Memiliki pikiran yang tenang dan nyaman selama berpuasa, akan membuat puasamu menjadi lebih khusyuk. Memberikan rasa nyaman dan tenang didalam hati.
KH Abdullah Gymnastiar
DALAM puasa Ramadhan tidak hanya menahan lapar dan haus, akan tetapi semua panca indra kita juga harus mampu dikendalikan. Jangan biarkan mata khianat ketika puasa di bulan Ramadhan, melihat sesuatu yang bukan haknya, tundukan pandangan agar mata terjaga dari maksiat.

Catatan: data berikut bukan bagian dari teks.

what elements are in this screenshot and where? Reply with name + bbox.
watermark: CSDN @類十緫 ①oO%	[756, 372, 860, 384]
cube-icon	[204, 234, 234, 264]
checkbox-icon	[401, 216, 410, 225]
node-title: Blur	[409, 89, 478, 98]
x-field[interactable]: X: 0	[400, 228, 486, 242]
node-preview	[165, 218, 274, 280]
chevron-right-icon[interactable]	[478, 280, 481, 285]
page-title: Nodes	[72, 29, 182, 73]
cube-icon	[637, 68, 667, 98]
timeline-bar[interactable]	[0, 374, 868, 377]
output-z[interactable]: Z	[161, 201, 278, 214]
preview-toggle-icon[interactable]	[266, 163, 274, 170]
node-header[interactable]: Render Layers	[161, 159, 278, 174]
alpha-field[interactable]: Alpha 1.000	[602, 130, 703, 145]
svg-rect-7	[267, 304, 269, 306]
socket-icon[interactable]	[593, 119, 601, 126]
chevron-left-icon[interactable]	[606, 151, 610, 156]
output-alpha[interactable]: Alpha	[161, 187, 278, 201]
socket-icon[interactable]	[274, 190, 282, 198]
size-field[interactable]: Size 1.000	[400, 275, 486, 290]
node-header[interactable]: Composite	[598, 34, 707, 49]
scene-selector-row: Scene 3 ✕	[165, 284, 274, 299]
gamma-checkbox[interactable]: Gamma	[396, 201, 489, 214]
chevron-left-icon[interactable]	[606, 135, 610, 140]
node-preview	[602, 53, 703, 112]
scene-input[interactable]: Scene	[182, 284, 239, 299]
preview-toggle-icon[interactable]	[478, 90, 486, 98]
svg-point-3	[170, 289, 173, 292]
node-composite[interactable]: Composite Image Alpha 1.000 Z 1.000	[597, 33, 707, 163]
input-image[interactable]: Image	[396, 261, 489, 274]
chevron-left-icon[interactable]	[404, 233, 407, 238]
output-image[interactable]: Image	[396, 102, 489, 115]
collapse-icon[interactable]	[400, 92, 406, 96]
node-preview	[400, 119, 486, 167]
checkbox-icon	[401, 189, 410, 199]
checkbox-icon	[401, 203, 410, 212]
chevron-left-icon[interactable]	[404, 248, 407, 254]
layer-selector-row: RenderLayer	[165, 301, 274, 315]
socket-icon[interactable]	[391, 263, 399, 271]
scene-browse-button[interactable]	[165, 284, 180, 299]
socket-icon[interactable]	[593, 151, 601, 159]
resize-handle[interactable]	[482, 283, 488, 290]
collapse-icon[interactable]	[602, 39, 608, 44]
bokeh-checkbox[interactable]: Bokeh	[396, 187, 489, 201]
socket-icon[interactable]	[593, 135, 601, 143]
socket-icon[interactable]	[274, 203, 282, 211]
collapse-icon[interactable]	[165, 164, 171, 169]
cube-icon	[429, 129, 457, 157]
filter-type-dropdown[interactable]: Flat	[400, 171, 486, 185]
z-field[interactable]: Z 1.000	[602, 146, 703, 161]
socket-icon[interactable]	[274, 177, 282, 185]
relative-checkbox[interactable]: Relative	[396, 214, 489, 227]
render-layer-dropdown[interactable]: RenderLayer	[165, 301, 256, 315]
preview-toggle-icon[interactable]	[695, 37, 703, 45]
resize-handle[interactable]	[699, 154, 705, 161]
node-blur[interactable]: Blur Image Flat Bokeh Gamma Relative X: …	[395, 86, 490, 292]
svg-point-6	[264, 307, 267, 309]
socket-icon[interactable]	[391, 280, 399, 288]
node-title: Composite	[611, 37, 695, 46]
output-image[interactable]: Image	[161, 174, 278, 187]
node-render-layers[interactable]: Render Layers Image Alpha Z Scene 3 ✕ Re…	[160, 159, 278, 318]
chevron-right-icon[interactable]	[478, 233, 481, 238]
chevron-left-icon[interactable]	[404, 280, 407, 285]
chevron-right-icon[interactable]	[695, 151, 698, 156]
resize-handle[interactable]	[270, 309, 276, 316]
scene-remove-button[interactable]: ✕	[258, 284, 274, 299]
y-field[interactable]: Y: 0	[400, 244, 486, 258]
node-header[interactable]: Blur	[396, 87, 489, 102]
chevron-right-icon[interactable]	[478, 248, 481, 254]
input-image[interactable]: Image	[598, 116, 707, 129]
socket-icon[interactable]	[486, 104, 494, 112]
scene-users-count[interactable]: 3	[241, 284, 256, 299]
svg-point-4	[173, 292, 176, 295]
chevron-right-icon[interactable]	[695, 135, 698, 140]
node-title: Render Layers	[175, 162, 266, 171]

Telinga harus digunakan untuk hal-hal yang bermanfaat disaat puasa, seperti mendengar kajian ilmu di youtube yang begitu banyak dari berbagai ulama. Hindari dari mendengar musik-musik yang tidak bermanfaat, bahkan membuat kita lalai dari mengingat Allah.

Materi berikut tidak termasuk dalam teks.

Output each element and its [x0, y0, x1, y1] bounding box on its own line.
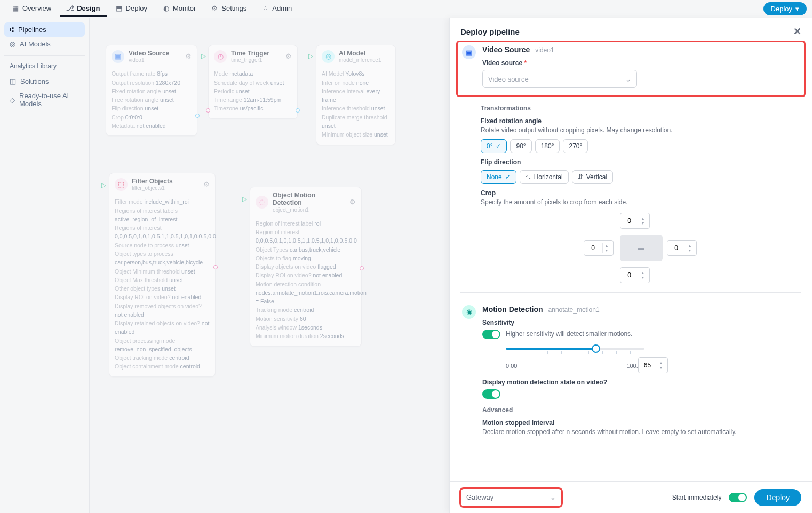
pipeline-icon: ⑆: [10, 26, 14, 34]
field-desc: Declare motion stopped after n seconds w…: [482, 428, 800, 437]
sidebar-item-label: Solutions: [20, 77, 49, 85]
section-subtitle: video1: [535, 46, 554, 54]
nav-label: Deploy: [126, 4, 147, 12]
sidebar: ⑆Pipelines ◎AI Models Analytics Library …: [0, 18, 90, 513]
flip-horizontal[interactable]: ⇋Horizontal: [520, 170, 569, 184]
crop-bottom-input[interactable]: ▴▾: [620, 267, 650, 283]
ai-icon: ◎: [10, 40, 15, 48]
step-up-icon[interactable]: ▴: [657, 360, 665, 365]
step-up-icon[interactable]: ▴: [639, 270, 647, 275]
panel-title: Deploy pipeline: [460, 27, 520, 36]
group-title-transformations: Transformations: [481, 105, 801, 112]
field-label: Video source: [482, 59, 522, 67]
step-up-icon[interactable]: ▴: [603, 243, 611, 248]
section-video-source: ▣ Video Sourcevideo1 Video source * Vide…: [456, 41, 806, 97]
sidebar-lib-header: Analytics Library: [4, 60, 85, 74]
nav-admin[interactable]: ⛬Admin: [255, 1, 298, 17]
field-desc: Rotate video output without cropping pix…: [481, 126, 801, 135]
top-nav: ▦Overview ⎇Design ⬒Deploy ◐Monitor ⚙Sett…: [0, 0, 812, 18]
close-icon[interactable]: ✕: [793, 26, 801, 37]
step-down-icon[interactable]: ▾: [639, 275, 647, 280]
sensitivity-toggle[interactable]: [482, 330, 500, 339]
deploy-dropdown-button[interactable]: Deploy▾: [763, 2, 807, 15]
motion-icon: ◉: [462, 305, 476, 319]
sidebar-item-label: AI Models: [20, 40, 51, 48]
deploy-panel: Deploy pipeline ✕ ▣ Video Sourcevideo1 V…: [449, 18, 812, 513]
nav-label: Settings: [221, 4, 246, 12]
start-immediately-label: Start immediately: [672, 494, 722, 501]
nav-settings[interactable]: ⚙Settings: [204, 1, 253, 17]
sensitivity-slider[interactable]: [506, 344, 644, 359]
section-motion-detection: ◉ Motion Detectionannotate_motion1 Sensi…: [460, 300, 801, 446]
select-placeholder: Video source: [488, 75, 529, 83]
slider-min: 0.00: [506, 363, 517, 369]
video-source-select[interactable]: Video source⌄: [482, 70, 637, 88]
chevron-down-icon: ⌄: [550, 493, 556, 501]
crop-right-input[interactable]: ▴▾: [667, 240, 697, 256]
gear-icon: ⚙: [211, 5, 218, 12]
sidebar-item-ready-models[interactable]: ◇Ready-to-use AI Models: [4, 89, 85, 111]
rotation-270[interactable]: 270°: [563, 139, 588, 153]
sidebar-item-pipelines[interactable]: ⑆Pipelines: [4, 22, 85, 37]
design-icon: ⎇: [66, 5, 74, 12]
start-immediately-toggle[interactable]: [729, 493, 747, 502]
admin-icon: ⛬: [261, 5, 269, 12]
nav-label: Overview: [22, 4, 51, 12]
group-title-advanced: Advanced: [482, 406, 800, 414]
crop-top-input[interactable]: ▴▾: [620, 213, 650, 229]
sensitivity-value-input[interactable]: ▴▾: [638, 357, 668, 373]
step-up-icon[interactable]: ▴: [639, 216, 647, 221]
deploy-btn-label: Deploy: [771, 5, 792, 13]
deploy-button[interactable]: Deploy: [754, 489, 801, 506]
gateway-select[interactable]: Gateway⌄: [460, 488, 562, 507]
nav-design[interactable]: ⎇Design: [60, 1, 106, 17]
field-label-display-state: Display motion detection state on video?: [482, 379, 800, 386]
check-icon: ✓: [505, 173, 511, 181]
sidebar-item-ai-models[interactable]: ◎AI Models: [4, 37, 85, 51]
nav-label: Admin: [272, 4, 292, 12]
rotation-90[interactable]: 90°: [510, 139, 531, 153]
flip-vertical[interactable]: ⇵Vertical: [572, 170, 613, 184]
section-title: Video Source: [482, 45, 530, 54]
step-down-icon[interactable]: ▾: [657, 365, 665, 370]
check-icon: ✓: [496, 142, 501, 150]
grid-icon: ▦: [12, 5, 19, 12]
nav-label: Design: [77, 4, 100, 12]
crop-preview: ▬: [620, 235, 663, 261]
field-label-crop: Crop: [481, 189, 801, 197]
monitor-icon: ◐: [162, 5, 170, 12]
deploy-icon: ⬒: [115, 5, 123, 12]
solutions-icon: ◫: [10, 77, 16, 85]
field-desc: Specify the amount of pixels to crop fro…: [481, 198, 801, 207]
display-state-toggle[interactable]: [482, 389, 500, 399]
step-down-icon[interactable]: ▾: [686, 248, 694, 253]
rotation-0[interactable]: 0°✓: [481, 139, 507, 153]
sidebar-item-solutions[interactable]: ◫Solutions: [4, 74, 85, 89]
step-down-icon[interactable]: ▾: [639, 221, 647, 226]
rotation-180[interactable]: 180°: [535, 139, 560, 153]
flip-v-icon: ⇵: [578, 173, 583, 181]
panel-footer: Gateway⌄ Start immediately Deploy: [450, 481, 812, 513]
camera-icon: ▣: [462, 45, 476, 59]
field-label-flip: Flip direction: [481, 158, 801, 166]
sidebar-item-label: Ready-to-use AI Models: [19, 92, 79, 108]
field-label-rotation: Fixed rotation angle: [481, 117, 801, 125]
crop-left-input[interactable]: ▴▾: [584, 240, 614, 256]
field-label-sensitivity: Sensitivity: [482, 319, 800, 326]
section-title: Motion Detection: [482, 305, 543, 314]
required-marker: *: [524, 59, 527, 67]
flip-none[interactable]: None✓: [481, 170, 516, 184]
step-up-icon[interactable]: ▴: [686, 243, 694, 248]
nav-deploy[interactable]: ⬒Deploy: [109, 1, 154, 17]
models-icon: ◇: [10, 96, 15, 104]
chevron-down-icon: ⌄: [625, 75, 631, 83]
sidebar-item-label: Pipelines: [18, 26, 46, 34]
section-subtitle: annotate_motion1: [548, 306, 600, 314]
step-down-icon[interactable]: ▾: [603, 248, 611, 253]
gateway-placeholder: Gateway: [466, 493, 493, 501]
field-desc: Higher sensitivity will detect smaller m…: [506, 330, 632, 339]
nav-monitor[interactable]: ◐Monitor: [156, 1, 202, 17]
field-label-msi: Motion stopped interval: [482, 419, 800, 427]
nav-overview[interactable]: ▦Overview: [5, 1, 58, 17]
chevron-down-icon: ▾: [795, 5, 799, 13]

Mulut juga harus puasa dari perkataan-perkataan yang tidak baik, kalau tidak bisa berkata baik maka sehemat mungkin untuk berbicara atau tidak perlu berbicara kalau tidak penting. Tidak penting banyak berbicara dan tidak penting bagi kita untuk terkenal dengan banyak berbicara. Di bulan Ramadhan yang harus dilakukan adalah menggunakan mulut untuk berzdikir atau banyak mengingat Allah. Orang yang yang tidak banyak berbicara lebih menenangkan dibadingkan dengan orang yang banyak berbicara.

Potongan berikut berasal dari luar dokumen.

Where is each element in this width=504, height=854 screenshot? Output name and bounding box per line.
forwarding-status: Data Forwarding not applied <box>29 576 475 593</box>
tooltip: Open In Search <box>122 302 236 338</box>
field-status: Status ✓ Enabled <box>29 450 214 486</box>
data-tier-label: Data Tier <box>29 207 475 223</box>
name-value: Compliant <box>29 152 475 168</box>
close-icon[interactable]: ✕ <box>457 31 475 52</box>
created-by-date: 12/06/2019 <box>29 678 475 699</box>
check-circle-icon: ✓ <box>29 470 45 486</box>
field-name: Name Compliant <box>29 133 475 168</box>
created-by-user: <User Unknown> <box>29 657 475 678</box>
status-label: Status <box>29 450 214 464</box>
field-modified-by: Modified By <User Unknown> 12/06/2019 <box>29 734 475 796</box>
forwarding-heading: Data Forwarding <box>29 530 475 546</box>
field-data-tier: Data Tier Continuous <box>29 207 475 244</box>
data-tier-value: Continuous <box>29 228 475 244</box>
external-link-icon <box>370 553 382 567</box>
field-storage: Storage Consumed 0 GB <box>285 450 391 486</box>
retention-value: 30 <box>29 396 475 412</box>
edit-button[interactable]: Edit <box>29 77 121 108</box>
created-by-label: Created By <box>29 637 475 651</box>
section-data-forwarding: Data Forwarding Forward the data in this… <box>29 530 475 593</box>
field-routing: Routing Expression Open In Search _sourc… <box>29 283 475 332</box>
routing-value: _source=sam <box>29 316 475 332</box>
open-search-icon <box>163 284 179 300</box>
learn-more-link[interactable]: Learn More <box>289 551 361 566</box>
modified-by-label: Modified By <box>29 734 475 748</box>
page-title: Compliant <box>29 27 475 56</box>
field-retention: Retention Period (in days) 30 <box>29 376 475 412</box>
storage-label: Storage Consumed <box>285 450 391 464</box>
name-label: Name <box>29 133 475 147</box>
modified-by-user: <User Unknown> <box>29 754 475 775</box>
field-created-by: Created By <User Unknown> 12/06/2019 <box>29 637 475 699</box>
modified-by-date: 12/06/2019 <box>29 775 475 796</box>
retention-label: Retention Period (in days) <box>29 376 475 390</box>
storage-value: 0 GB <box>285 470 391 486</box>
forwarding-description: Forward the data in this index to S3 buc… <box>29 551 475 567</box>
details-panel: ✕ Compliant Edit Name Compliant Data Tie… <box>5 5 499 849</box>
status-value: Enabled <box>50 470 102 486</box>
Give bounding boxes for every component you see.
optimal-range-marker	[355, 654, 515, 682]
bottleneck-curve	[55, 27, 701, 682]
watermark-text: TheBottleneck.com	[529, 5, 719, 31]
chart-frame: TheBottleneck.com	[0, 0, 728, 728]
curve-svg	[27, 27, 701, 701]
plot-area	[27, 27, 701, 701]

Selanjutnya adalah puasa keinginan di bulan Ramadhan. Mungkin selama 11 bulan begitu banyak keinginan kita, di bulan Ramadhan cukup keinginan kita dengan memperbanyak sedekah. Kita harus belajar menahan nafsu di bulan Ramadhan, menahanan dari keinginan-keinganan yang tidak terlalu penting, agar kita terlepas dari perbudak hawa nafsu.
Pada dasarnya nafsu yang mengajak kepada keburukan, kepada hal-hal yang negatif itu, dengan mengendalikan nafsu kita mampu menahan diri untuk tidak makan-minum, untuk tidak bergunjing atau membicarakan keburukan orang lain, atau berbohong, dan hal-hal lain yang oleh ajaran agama sebaiknya dihindari.
Kemudian pikiran dan hati juga perlu untuk dikendalikan saat berpuasa. Memiliki pikiran yang tenang dan nyaman selama berpuasa, akan membuat puasamu menjadi lebih khusyuk. Memberikan rasa nyaman dan tenang didalam hati.
Puasa yang kita jalani tidak hanya semata cara kita atau kemampuan kita untuk menahan diri mengendalikan emosi kita sendiri tidak melakukan hal-hal yang membatalkan puasa. Namun, juga bagaimana pikiran dan hati kita pun perlu dilibatkan terkait dengan esensi, substansi, dan hakikat dari puasa. Wallahu a‘lam bishowab. [*]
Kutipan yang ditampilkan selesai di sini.